How it works
How Tangent Calculator solves the problem
If you want a tangent calculator without the sales pitch, the Tangent Calculator keeps the maths honest and the steps visible, the way a spreadsheet would if you'd built it yourself.
Think of Tangent Calculator as the back-of-the-envelope version of the calculation, only the envelope is a web page and the arithmetic is audited by our test suite.
It looks tidier when the working shows — then nobody argues with the answer. Picture the problem as a real-world quantity — then crunch the numbers and the rest of this page explains what the answer means.
Tangent of an angle is the opposite side divided by the adjacent. tan(45°) = 1; tan(0°) = 0; tan(90°) is undefined (vertical line).
On this page you will see Khan Academy, trigonometry and Mathematics treated as first-class terms — each one is linked to the calculators and references that use it, so you can follow the thread without retyping queries into a search bar.
The formula we run is tan(θ) = opposite / adjacent = sin(θ) / cos(θ). You'll see each term laid out in the worked example below.
If it helps, jump straight to the Maths hub or compare with the Sine Calculator and the Cosine Calculator — those two calcs are the ones readers usually open right after this page.

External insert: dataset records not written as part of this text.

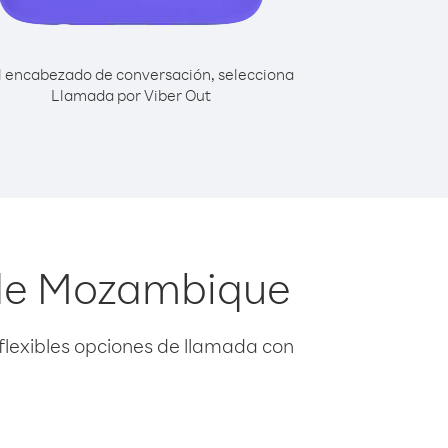
l encabezado de conversación, selecciona
Llamada por Viber Out
sde Mozambique
flexibles opciones de llamada con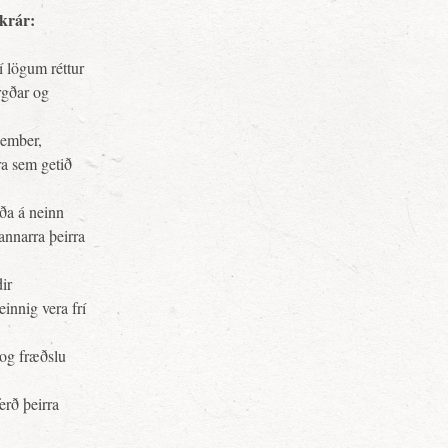
skrár:
í lögum réttur
irgðar og
sember,
ra sem getið
ða á neinn
nnarra þeirra
ir
innig vera frí
 og fræðslu
rð þeirra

One scenario, fully unpacked
Put the method down against a real situation and the sequence becomes obvious:
Tangent of an angle is the opposite side divided by the adjacent. tan(45°) = 1; tan(0°) = 0; tan(90°) is undefined (vertical line).
Every run comes back to tan(θ) = opposite / adjacent = sin(θ) / cos(θ) — change the inputs, the structure of the answer stays.

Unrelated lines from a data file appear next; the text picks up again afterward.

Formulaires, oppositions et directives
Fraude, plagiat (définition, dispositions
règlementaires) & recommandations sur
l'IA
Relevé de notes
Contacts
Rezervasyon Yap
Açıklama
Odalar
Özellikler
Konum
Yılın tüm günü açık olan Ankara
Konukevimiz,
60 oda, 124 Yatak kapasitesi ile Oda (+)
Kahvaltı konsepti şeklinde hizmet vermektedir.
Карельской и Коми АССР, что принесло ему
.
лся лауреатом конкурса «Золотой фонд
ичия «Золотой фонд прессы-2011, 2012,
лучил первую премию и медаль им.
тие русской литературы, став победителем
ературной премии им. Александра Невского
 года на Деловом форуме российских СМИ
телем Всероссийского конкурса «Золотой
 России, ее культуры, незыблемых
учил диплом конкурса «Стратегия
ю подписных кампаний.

When to use this calculadora
Tangent Calculator is aimed at people arriving with questions like these:
- "Tangent of angle"
- "Arctan calculadora"
- "Tan 60 degrees"
- "Tangent ratio"
- "What is tangent calculator"
- "How to calculate tangent calculator"
When to reach for something else
Every tool has an edge where it stops being the right answer. Tangent Calculator is no exception:
- For legally binding tax or medical decisions — cross-check with HMRC, NHS or a qualified professional.
- For very large or very small extremes the rounding error outgrows the useful precision.

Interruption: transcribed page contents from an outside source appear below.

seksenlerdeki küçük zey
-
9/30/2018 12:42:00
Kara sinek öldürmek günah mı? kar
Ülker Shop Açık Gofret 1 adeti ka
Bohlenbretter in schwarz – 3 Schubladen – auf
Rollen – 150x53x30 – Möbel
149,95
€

- When the underlying rate or threshold has changed since the page was last reviewed — always verify with the primary source.
- When the input you have is already a derived figure (net of something) — feeding it in as "gross" will double-subtract.
Traps to steer around
Every time you crunch the numbers for a new scenario, one of these creeps in — it's worth knowing them ahead of time.
- Ignoring the unit multiplier (k, M, %, basis points) on the input and feeding the raw number in anyway.
- Assuming the default settings match your context — check the calc's assumptions box before trusting the figure.
- Re-entering the result of a previous step as an input without keeping the full-precision number in front of you.
- Reading a negative answer as an error when the maths is telling you the inputs are in the wrong order.
- Cross-comparing to a tool that uses a different formula family (e.g. Mifflin vs Harris-Benedict) without saying so.
The sources behind the numbers
Where the maths needs an external authority, we cross-check against:
- BBC Bitesize
- MathsIsFun
- Khan Academy
Works well alongside
If this question keeps coming up for you, the same cluster of tools usually comes next:
- Sine Calculator — Calculate sine of any angle in degrees or radians, plus inverse sine (arcsin) for finding an angle from a side ratio. Includes unit-circle reference values.
- Cosine Calculator — Compute cosine of any angle in degrees or radians, and use the inverse (arccos) to find an angle from a ratio. Ideal for trigonometry homework and surveying.
- Pythagoras Theorem Calculator — Find the hypotenuse or a missing side of a right-angled triangle using a² + b² = c².
How we keep this accurate
Our calculadoras run on pure, unit-tested functions — the same logic lives in the browser and in the CI test suite. When tax rates, thresholds or official figures move, the update lands within 24 hours of the announcement. You can read the editorial policy and corrections policy.
Found an out-of-date number on Tangent Calculator or anywhere else in the Maths toolkit? Send it to the editorial desk and we'll patch it. Or browse the full calculadora directory for the next tool you need.